The wide receiver position rarely seems to give fantasy football managers headaches, certainly not in any true comparison with running backs. There is constant running back churn, with new names introduced seemingly at random and roles changing all the time. This rarely happens at wide receiver. We generally know whom to trust, and while surprises and disappointments -- thanks a lot, Antonio Brown -- still pop up on occasion, this is a deep, reliable position until the latter rounds of most drafts.
Still, a tiered system makes sense not only at running back but at other positions as well -- and fantasy managers should have this information at their disposal well ahead of drafts and in a format simple enough to make quick decisions. So many wide receivers produce similar statistics that it might seem disingenuous to separate them into so many sections, but there are degrees of trust too. Receiving numbers often go hand in hand with quarterback play, but each of those positions has a far longer shelf life than running back, and it is not even close.

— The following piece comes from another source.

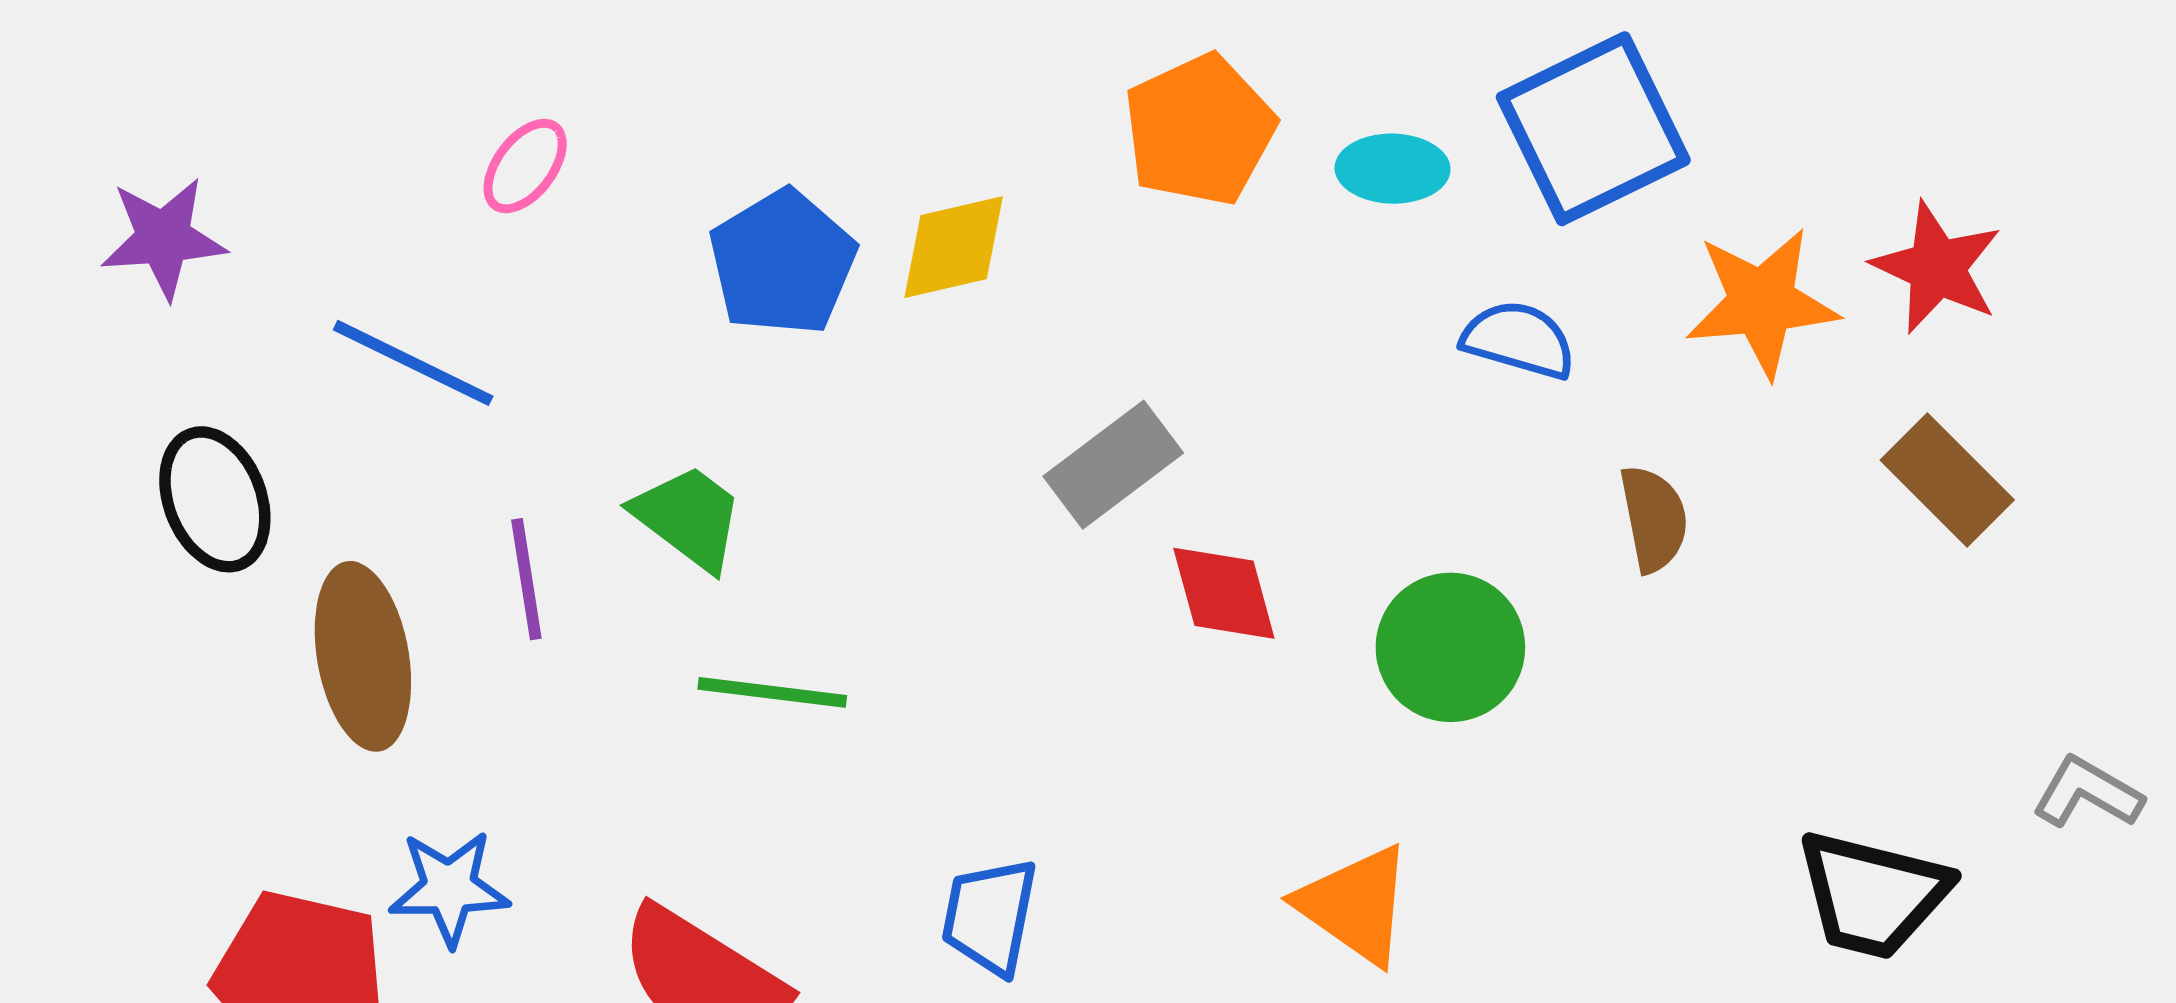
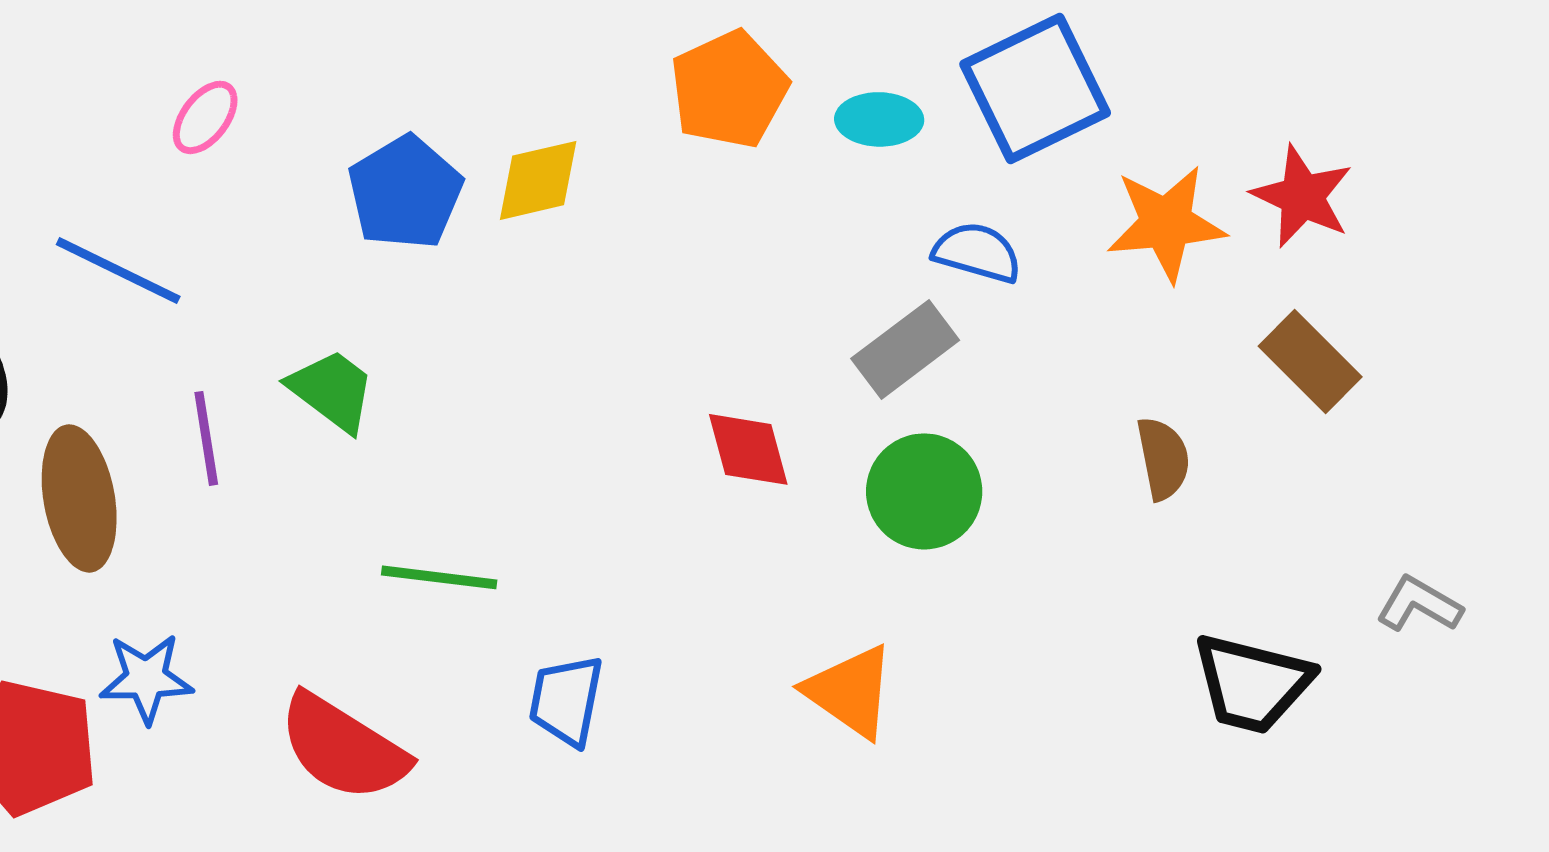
gray rectangle: (1113, 465) -> (905, 349), moved
brown semicircle: (1654, 519) -> (1163, 458), moved
green line: (772, 692) -> (439, 577), moved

As noted in my running back tiers article, always prepare well in advance of your drafts. The ultimate reason for a tiered system is so a fantasy manager can make quick decisions about proper value during a draft and when it feels like the value drops off. If three running backs of similar value remain on the board in Round 6 -- well, in theory, at least -- and only one wide receiver of a certain tier, go with the receiver. In many cases, of course, the running backs are the ones to reach for, since wide receiver depth is so ample, but you know this only if you figure out your own wide receiver tiers as well.